Voilà trois mots qui effraient, mais qui devraient plutôt rassurer, car derrière l’analyse de sensibilité, à réaliser sur un bout de papier, dans un chiffrier ou un logiciel spécialisé, se cachent des scénarios pour se tenir vent debout. « C’est une composante essentielle d’une gestion des risques », résume l’agronome et analyste de marché, Marjolaine Carrier. « C’est un réflexe à développer quand on élabore un projet d’investissement ou qu’on prépare un budget annuel d’opérations », ajoute René Gagnon, agronome et directeur principal des marchés agricole et agroalimentaire.
Pour ce tandem de l’équipe agro de Desjardins, les entreprises agricoles doivent s’intéresser aux analyses de sensibilité. Pas besoin d’une matrice à 28 variables pour élaborer 327 scénarios probabilistes dans un document théorique! Chaque entreprise, aidée de son directeur de comptes, peut faire une analyse prévisionnelle basée sur les revenus et les dépenses pour constater l’effet sur la rentabilité. « Il est plus facile de mesurer des aléas quand on a d’abord calculé son coût de production, rappelle René Gagnon. On peut ensuite valider facilement un pourcentage de dépense ou un taux d’intérêt et constater l’effet sur les finances. C’est d’autant plus vrai dans les secteurs agricoles qui n’ont pas de pouvoir sur la fixation des prix ou qui ne peuvent transférer les impacts économiques aux consommateurs. »
Plus ça change, moins c’est pareil
Selon les deux agronomes, on pourrait s’attendre à des fluctuations économiques dans les prochaines années. Modéliser pour dépister les vulnérabilités des entreprises sera plus important que jamais. Crise climatique, taxe sur le carbone, événements mondiaux, rareté de la main-d’œuvre, remontée des taux d’intérêt : l’instabilité pourrait mettre à l’épreuve la solidité financière des entrepreneurs. « Ceux qui analysent leur sensibilité réagiront mieux et plus vite », juge Marjolaine Carrier.
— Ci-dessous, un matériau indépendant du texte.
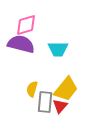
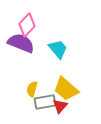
pink diamond: moved 1 px right; rotated 30 degrees counterclockwise
purple semicircle: moved 1 px up; rotated 8 degrees clockwise
cyan trapezoid: rotated 130 degrees counterclockwise
yellow trapezoid: rotated 92 degrees clockwise
gray rectangle: rotated 75 degrees clockwise
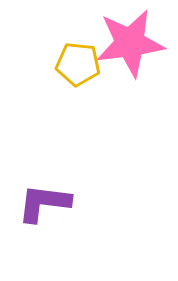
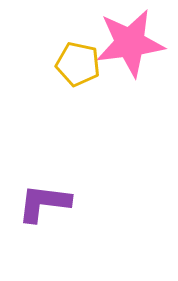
yellow pentagon: rotated 6 degrees clockwise
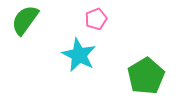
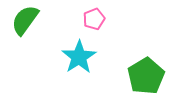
pink pentagon: moved 2 px left
cyan star: moved 2 px down; rotated 12 degrees clockwise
Plus de variabilité sur plus de variables, c’est aussi l’avertissement que sert l’agronome Jean-François Drouin, économiste principal du Centre d’études sur les coûts de production en agriculture. « Avec la pandémie, la seule prévision fiable est que les prévisions ne sont pas fiables! Ce contexte fait ressortir l’importance de suivre l’évolution de ses coûts et de trouver des solutions innovantes pour s’adapter. » Jean-François Drouin calcule que le coût des aliments pour le bétail s’est accru d’environ 15 % entre 2021 et 2022 et de 20 % l’année précédente. En productions végétales, la hausse du coût des fertilisants de 50 à 100 % selon le moment d’achat et le type d’engrais fait mal1. « Le côté positif, c’est que les prix des denrées demeurent généralement favorables pour le moment, mais les hausses des coûts demeurent substantielles, avec peu de temps pour s’adapter », conclut-il.
Faire une analyse de sensibilité dans le but de comprendre stratégiquement quels sont les facteurs incontournables pour la rentabilité de votre entreprise est primordial. Ainsi, vous mettrez toutes les chances de votre côté en cas de fluctuations importantes.